La philosophie de travail est ce qui doit être la branche la plus sollicitée en matière de réflexion dans ce monde contemporain où les bouleversements économiques et sociaux ont mis des barrières infranchissables entre le naturel et le culturel. Or, les hommes préfèrent de loin travailler que philosopher, car la philosophie n’est pas considérée comme un travail, du moins c’est ce qui est perçu dans la conscience collective. Les sociologues et les économistes, pour leur part, tentent de fournir une solution bien élaborée pour résorber aux problèmes relatifs au travail, ce qui éloigne davantage les questionnements sur l’essence du travail. Comme disait Rousseau, « ne rien faire est la première et la plus forte passion de l’homme après celle de se conserver », démontrant ainsi une contradiction manifeste entre la volonté de travailler et les réclamations dues à la pénibilité du travail. L’étonnement qui découle de ce constat remettra donc en surface les problèmes sous-jacents aux troubles sociaux actuels, ce qui nécessite le retour vers le fondement philosophique du travail. Sans tomber dans une recherche sur ce qui est naturel ou culturel dans le travail, nous pouvons réduire la problématique à ceci : quels sont les effets escomptés du travail humain ? Afin d’étayer à fond la question, voyons tout d’abord les conditions qui rendent possible le travail dans la société ; par la suite, approfondissons le côté humaniste dans le travail, en insistant sur la volonté intérieure de l’individu à déployer son essence.

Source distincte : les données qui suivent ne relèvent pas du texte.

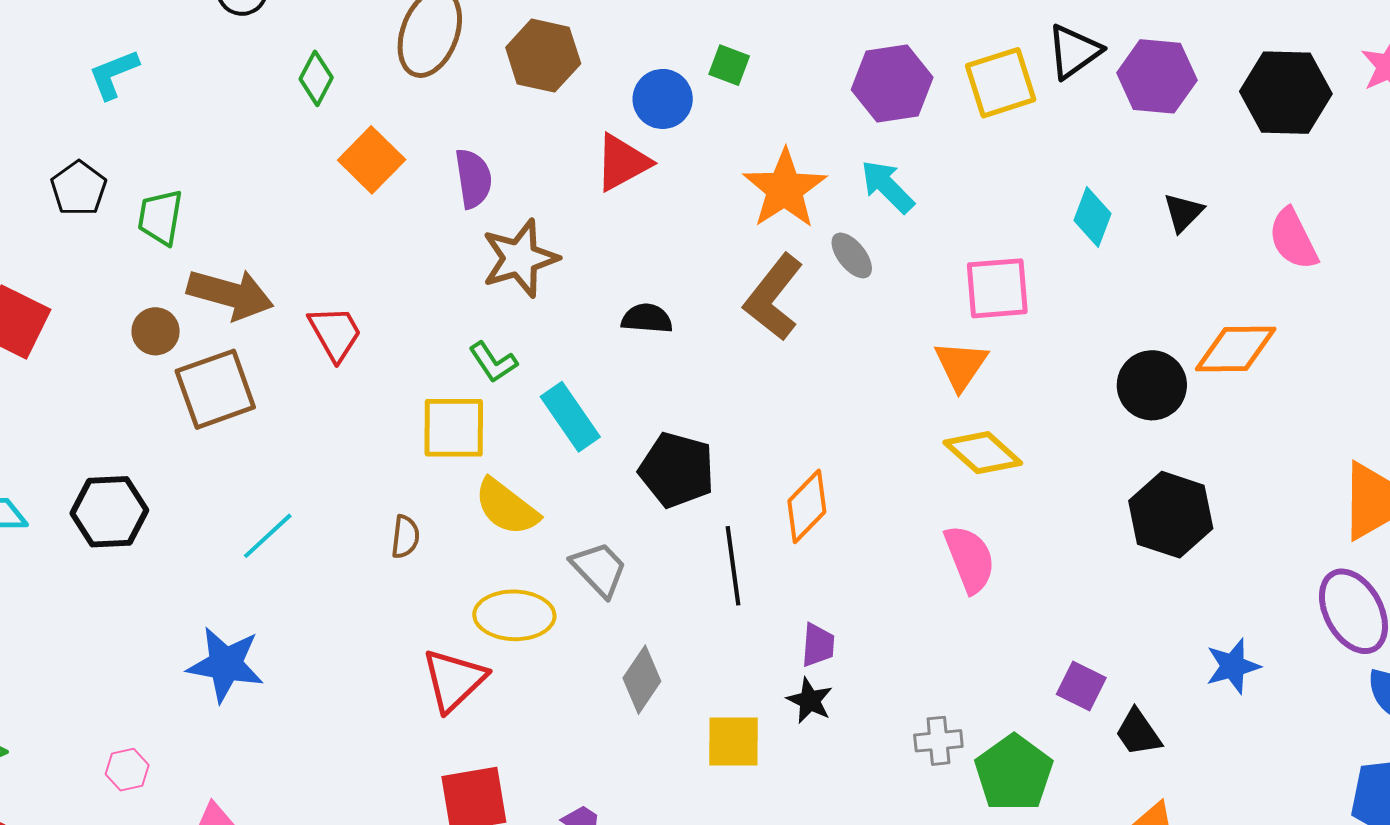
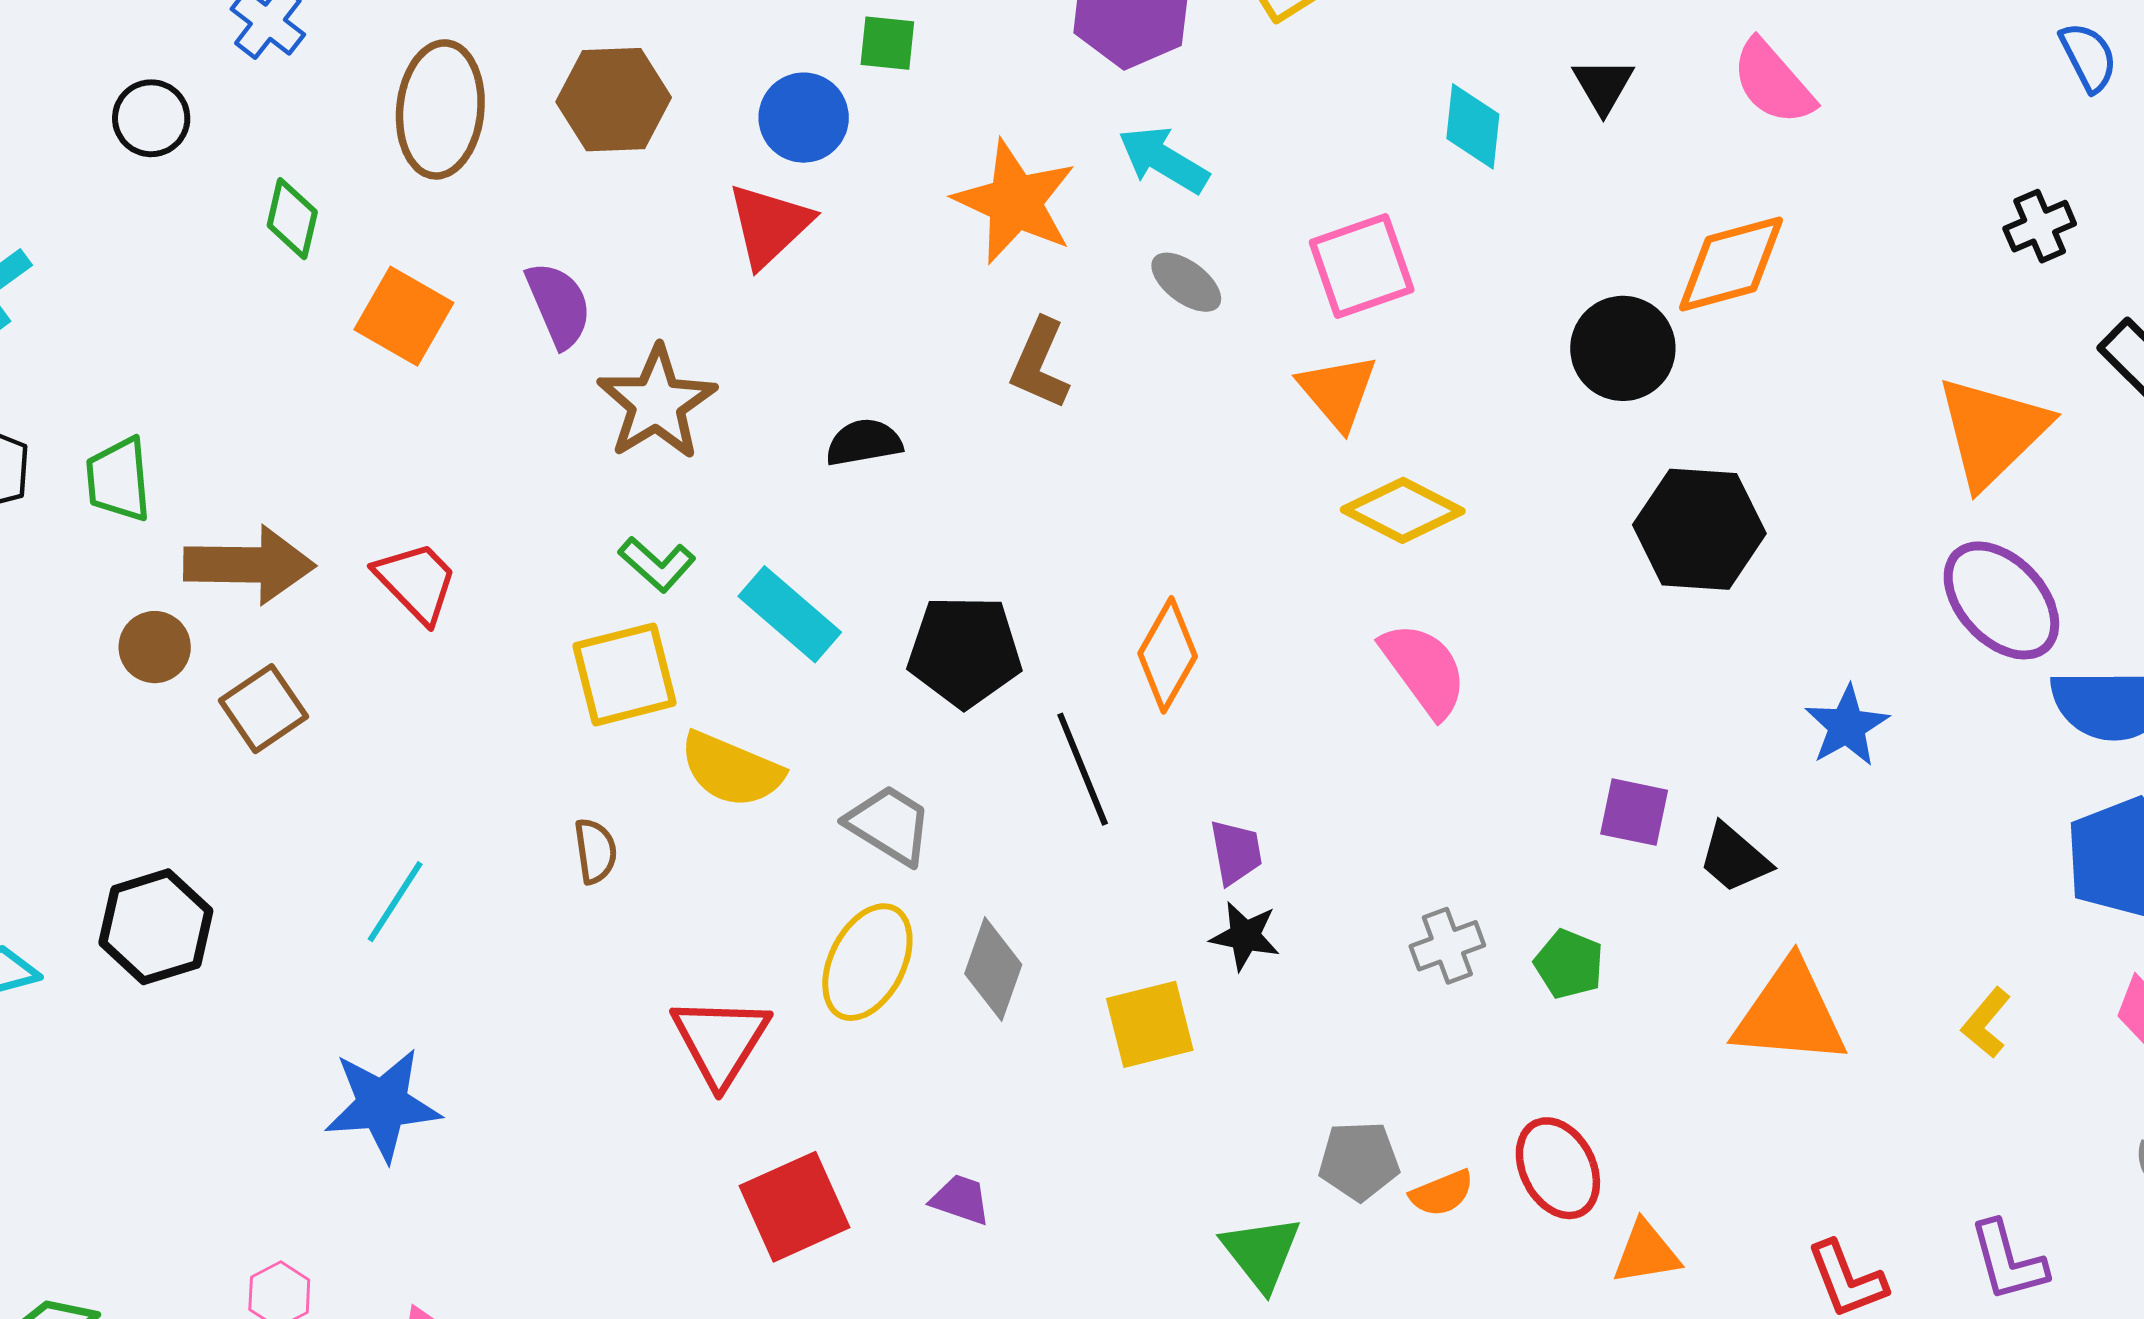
gray ellipse: (852, 255) -> (1186, 282), moved
brown L-shape: (773, 297) -> (1040, 364), size x0.7
brown square: (215, 389) -> (264, 709), size x0.7
yellow ellipse: (514, 615) -> (867, 962), moved, turned -50
green pentagon: (1014, 773) -> (1569, 964), size x0.6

Et pour finir, nous allons développer les possibilités qui s’offrent à l’homme, dans la réalité, afin que le travail qu’il effectue ait véritablement un sens.

I. La société pose les structures de base du travail humain

Selon une analyse purement réaliste, le travail recèle une certaine particularité, puisqu’il n’existe point dans le monde animal une situation qui donnerait une place appropriée à ce qu’on définit couramment par ce terme. Il est pourtant clair que le point commun entre le mobile des hommes et celui des animaux est le maintien de la survie, en puisant dans la nature les ressources qui leur sont nécessaires. Créé par la société, le travail ne peut s’épanouir qu’à l’intérieur de celle-ci, plus précisément à travers les interactions humaines. « C’est du travail d’autrui qu’il lui faut attendre la plus grande partie de toutes ces jouissances ; ainsi, il sera riche ou pauvre, selon la quantité de travail qu’il pourra commander ou qu’il sera en état d’acheter ». Comme le montre clairement Adam Smith dans Recherches sur la nature et les causes de la richesse des nations, on ne travaille pas pour soi, mais plutôt pour les autres. Une économie de subsistance, ce qui s’étend par la suite en une économie autarcique ou une économie sans échange, ne met pas en exergue le caractère social du travail. « Dans l’enfance des sociétés la valeur échangeable des choses, ou la règle qui fixe la quantité que l’on doit donner d’un objet pour un autre, ne dépend que de la quantité comparative de travail qui a été employé à la production de chacun d’eux », explique David Ricardo dans Des principes de l’économie politique.En effet, il est toujours possible d’assurer sa survie en déployant soi-même ses capacités pour mettre sa famille à l’abri des besoins, mais cette activité ne peut être appelée comme travail, selon son sens approfondi.Les activités au foyer d’une femme ne sont pas considérées comme un travail, non pas parce qu’elle ne perçoit un salaire mensuel, mais plutôt parce que la valeur de cette activité n’a été échangée ni comparée à une autre activité ayant une valeur.« Les sociétés ont progressé dans la mesure où elles-mêmes, leurs sous-groupes et enfin leurs individus, ont su stabiliser leurs rapports, donner, recevoir, et enfin, rendre », disait Marcel Mauss dans Sociologie et anthropologie.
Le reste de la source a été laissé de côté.